Reproduce verbatim the lines of the material below, starting at the line with "de cooperación técnica destinados a reforzar" and ending at the line with "trasladar la capital", both inclusive; skip the rest.
▼
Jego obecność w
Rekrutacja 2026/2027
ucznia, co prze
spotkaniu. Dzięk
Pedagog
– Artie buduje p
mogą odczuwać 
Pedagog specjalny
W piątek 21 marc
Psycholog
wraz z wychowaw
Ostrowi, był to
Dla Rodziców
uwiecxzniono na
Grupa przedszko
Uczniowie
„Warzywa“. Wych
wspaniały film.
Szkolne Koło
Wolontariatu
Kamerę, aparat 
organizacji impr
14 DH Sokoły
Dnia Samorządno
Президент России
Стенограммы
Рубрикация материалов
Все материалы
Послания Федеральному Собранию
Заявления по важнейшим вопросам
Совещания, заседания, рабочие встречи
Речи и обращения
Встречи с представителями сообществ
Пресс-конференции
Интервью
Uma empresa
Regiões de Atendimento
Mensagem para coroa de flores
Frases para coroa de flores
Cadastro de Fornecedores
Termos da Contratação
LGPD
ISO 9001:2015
▲
▼
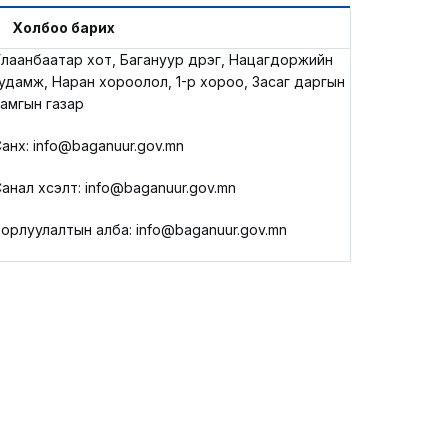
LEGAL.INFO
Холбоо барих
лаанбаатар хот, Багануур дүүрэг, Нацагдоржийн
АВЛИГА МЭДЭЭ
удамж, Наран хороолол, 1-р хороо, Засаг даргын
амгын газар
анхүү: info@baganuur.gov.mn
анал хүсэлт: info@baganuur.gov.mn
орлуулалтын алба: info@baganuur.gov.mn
▲
▼
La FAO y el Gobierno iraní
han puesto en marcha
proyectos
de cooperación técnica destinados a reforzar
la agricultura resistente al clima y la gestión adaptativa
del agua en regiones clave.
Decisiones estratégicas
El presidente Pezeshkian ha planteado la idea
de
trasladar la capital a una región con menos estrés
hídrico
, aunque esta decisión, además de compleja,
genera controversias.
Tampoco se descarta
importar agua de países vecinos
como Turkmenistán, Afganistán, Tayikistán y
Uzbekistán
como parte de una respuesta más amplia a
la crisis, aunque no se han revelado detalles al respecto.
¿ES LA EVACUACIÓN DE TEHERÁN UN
▲
— Written response —
de cooperación técnica destinados a reforzar
la agricultura resistente al clima y la gestión adaptativa
del agua en regiones clave.
Decisiones estratégicas
El presidente Pezeshkian ha planteado la idea
de
trasladar la capital a una región con menos estrés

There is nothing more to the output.